Alcune delle foto in esposizione – Foto (modificata) da comunicato stampa
Una documentazione connotata da grande perizia e sensibilità
Pertanto, nelle circa 30 immagini custodite ed ora esposte al Mann nell’ambito della mostra 1859 – Un fotografo russo a Pompei: Gabriel Ivanovic De Rumine è possibile visualizzare non solo il Foro, la Basilica, l’Anfiteatro, tratti di via dell’Abbondanza e alcune domus già note – dalla Casa del Fauno a quelle dei Capitelli Figurati e di Pansa – ma anche talune sale delle Terme Stabiane, le quali cominciarono ad essere dissotterrate proprio negli anni a ridosso dell’Unità d’Italia. Come segno di ringraziamento per tale rara concessione, il 17 aprile 1859 il Granduca Costantino donò una copia del reportage di de Rumine a Ferdinando II, in occasione di una visita ufficiale a Caserta. A tal proposito, si suppone che il corpus ricevuto dal sovrano potrebbe corrispondere alla raccolta conservata per decenni nei depositi dell’Archeologico di Napoli e ora presentata per la prima volta al pubblico. In realtà, occorre sottolineare come alcuni degli scatti dell’ex ufficiale russo iniziassero già a circolare un mese prima della donazione al re delle due Sicilie. Ben 25 di queste immagini, infatti, furono spedite dallo stesso autore alla Societè Francaise de Photographie – uno dei circoli di cui era membro – la quale le avrebbe poi esposte in una mostra a Parigi.

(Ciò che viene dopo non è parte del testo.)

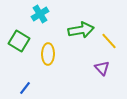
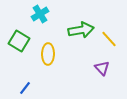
yellow line: moved 2 px up
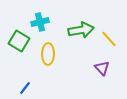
cyan cross: moved 8 px down; rotated 18 degrees clockwise
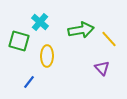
cyan cross: rotated 36 degrees counterclockwise
green square: rotated 15 degrees counterclockwise
yellow ellipse: moved 1 px left, 2 px down
blue line: moved 4 px right, 6 px up
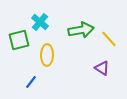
green square: moved 1 px up; rotated 30 degrees counterclockwise
yellow ellipse: moved 1 px up
purple triangle: rotated 14 degrees counterclockwise
blue line: moved 2 px right
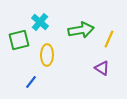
yellow line: rotated 66 degrees clockwise
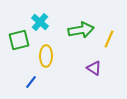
yellow ellipse: moved 1 px left, 1 px down
purple triangle: moved 8 px left
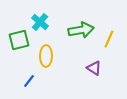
blue line: moved 2 px left, 1 px up
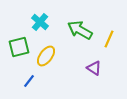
green arrow: moved 1 px left; rotated 140 degrees counterclockwise
green square: moved 7 px down
yellow ellipse: rotated 35 degrees clockwise
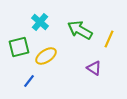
yellow ellipse: rotated 20 degrees clockwise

Grazie a questo importante reportage – uno dei più antichi riguardanti il sito archeologico di Pompei – Ivanovic de Rumine seppe affermarsi e farsi apprezzare per le sue spiccate doti artistiche nonché per l’accurata impostazione di determinati aspetti tecnici, dal contrasto luce-ombra alla corretta inquadratura dei soggetti, sino alla meticolosa applicazione della stampa ad albumina. Da un punto di vista storico, il suo prezioso lavoro si colloca in una fase di transizione da una produzione di tipo amatoriale – identificabile, ad esempio, nei dagherrotipi eseguiti nel 1841 proprio a Pompei da Alexander John Ellis – ad una dimensione più professionale dell’arte fotografica, segnata dalla ricerca di maggiore qualità degli scatti, dall’affermazione di atelier prestigiosi – da Bernard a Brogi e Sommer – e dalla pubblicazione di riviste specialistiche, tra cui la Gazette du Nord, fondata proprio dallo stesso ex militare russo a Parigi e col patrocinio del Granduca Costantino.

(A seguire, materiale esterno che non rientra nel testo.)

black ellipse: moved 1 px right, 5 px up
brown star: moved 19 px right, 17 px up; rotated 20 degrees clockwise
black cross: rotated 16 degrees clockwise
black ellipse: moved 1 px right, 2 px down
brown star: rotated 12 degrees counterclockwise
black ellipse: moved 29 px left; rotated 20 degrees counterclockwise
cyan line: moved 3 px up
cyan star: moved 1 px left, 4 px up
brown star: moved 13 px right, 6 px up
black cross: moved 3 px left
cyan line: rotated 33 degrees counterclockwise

Alcune delle foto in esposizione – Foto (modificata) da comunicato stampa
Architettura e scenografia: due componenti basilari nell’arte di Bazzani
Una rappresentazione fedele di come apparivano gli edifici e le case di Pompei dalle esplorazioni ottocentesche è fornita dalle illustrazioni ad acquerello di Luigi Bazzani. Anch’esse riemerse dai depositi del Mann ed interessate da restauri, tali opere – riunite qui nella mostra Luigi Bazzani e la casa pompeiana – riscossero grande apprezzamento anche presso le massime autorità del Regno d’Italia. Per citare un solo esempio, è sufficiente pensare ad una missiva di inizio Novecento nella quale l’allora ministro della pubblica istruzione, Nunzio Nasi, sollecitò il direttore del Museo di Napoli, Ettore Pais, ad incentivare la produzione di siffatte raffigurazioni per scopi documentaristici e didattici.

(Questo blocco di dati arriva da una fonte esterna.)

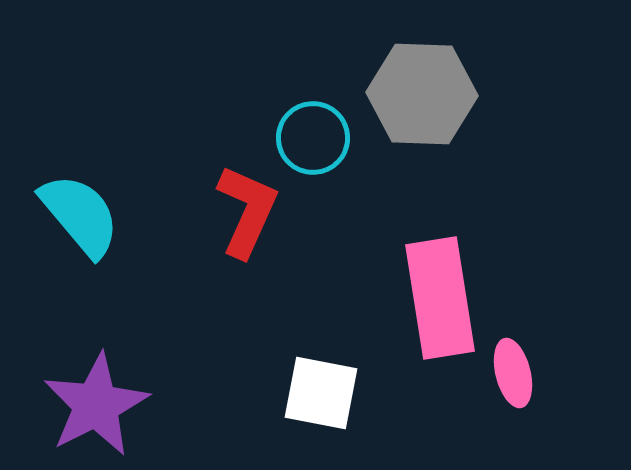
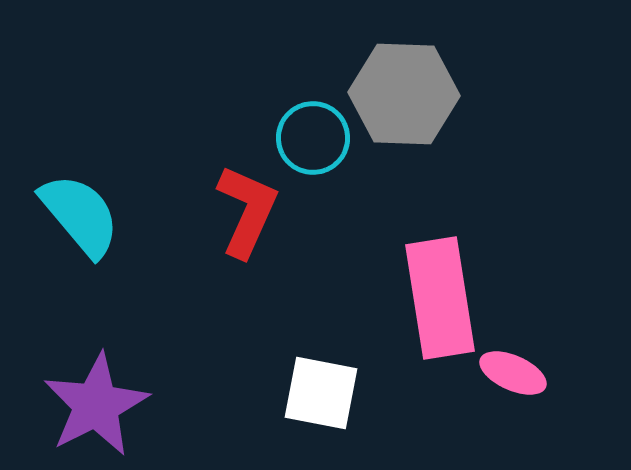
gray hexagon: moved 18 px left
pink ellipse: rotated 52 degrees counterclockwise
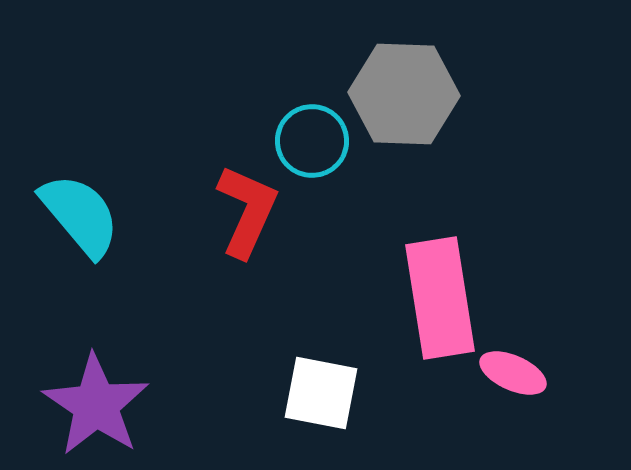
cyan circle: moved 1 px left, 3 px down
purple star: rotated 11 degrees counterclockwise
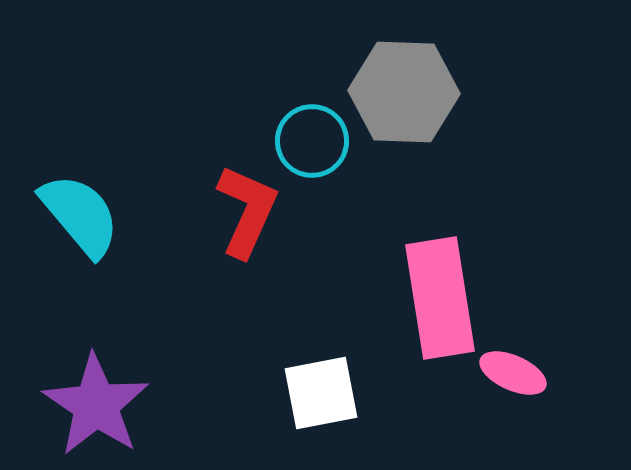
gray hexagon: moved 2 px up
white square: rotated 22 degrees counterclockwise
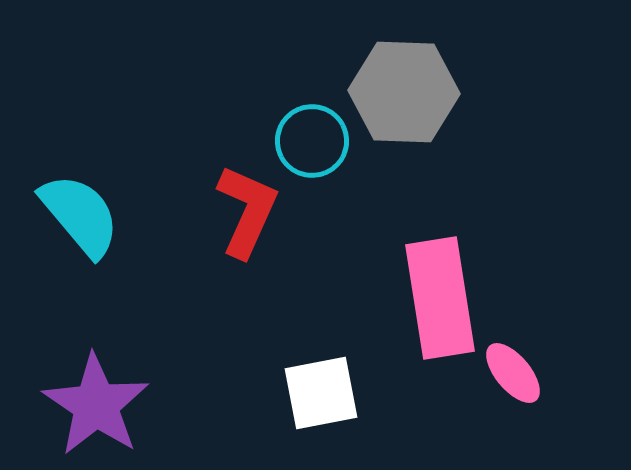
pink ellipse: rotated 26 degrees clockwise
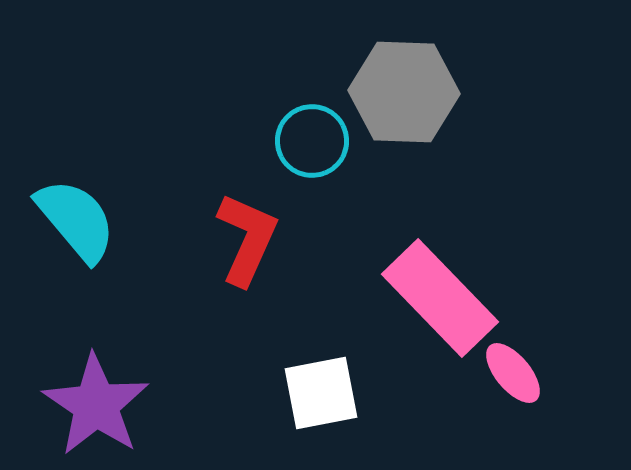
red L-shape: moved 28 px down
cyan semicircle: moved 4 px left, 5 px down
pink rectangle: rotated 35 degrees counterclockwise
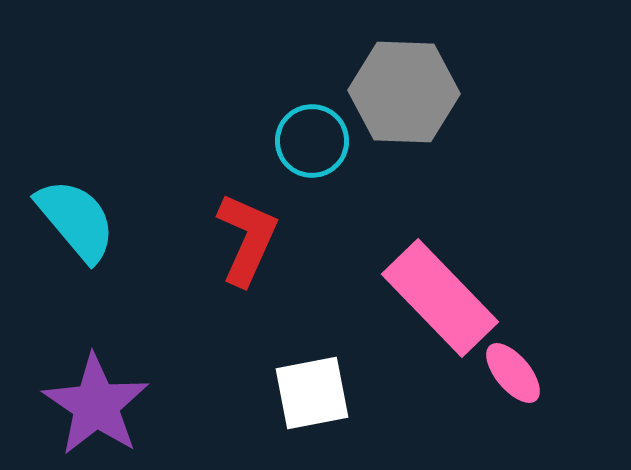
white square: moved 9 px left
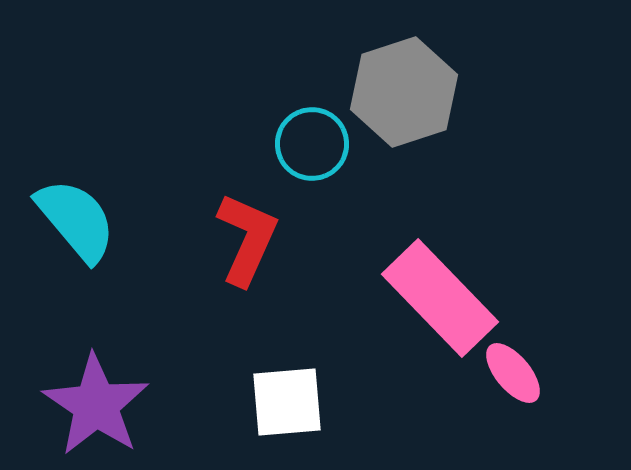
gray hexagon: rotated 20 degrees counterclockwise
cyan circle: moved 3 px down
white square: moved 25 px left, 9 px down; rotated 6 degrees clockwise
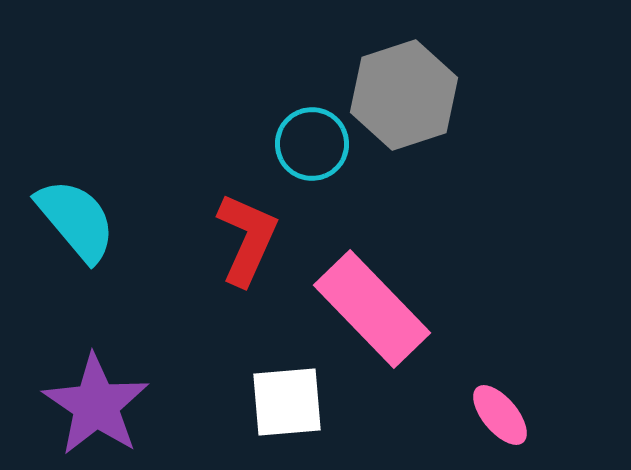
gray hexagon: moved 3 px down
pink rectangle: moved 68 px left, 11 px down
pink ellipse: moved 13 px left, 42 px down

Bazzani, oltre ad essere un valente architetto, lavorò per anni come scenografo teatrale al fianco di maestri del calibro di Giuseppe Verdi e Giacomo Puccini. Avendo, dunque, maturato una tale esperienza professionale, l’artista ebbe modo di sperimentare il filone delle gouache settecentesche, ampliandone, tuttavia, il range anche agli interni di abitazioni e strutture pubbliche dell’antica città vesuviana.

Alcuni degli acquerelli in esposizione – Foto (modificata) da comunicato stampa
Gli acquerelli di Bazzani: dall’osservazione diretta allo studio di documenti fotografici
Nel fondo posseduto dal Mann, composto da oltre 70 acquerelli, eseguiti dallo scenografo a partire dalla sua prima visita agli scavi, avvenuta tra il 1884 e il 1885 – confluiti poi nelle collezioni del polo museale napoletano solo negli anni Venti del Novecento – si passa da vedute en plein air del Foro a scorci relativi all’Odeion e al vicino Tempio di Iside. Tra le abitazioni, l’occhio di Bazzani si sofferma su dimore di particolare bellezza, fama ed ampiezza: dalla Casa del Fauno, la cui esedra tra i due peristili appare già mutilata del celebre mosaico di Alessandro – alla Casa di Marco Lucrezio, riprodotta in ogni minimo dettaglio, compreso un cartibulum, un tipico tavolino in marmo, ritrovato nell’atrio.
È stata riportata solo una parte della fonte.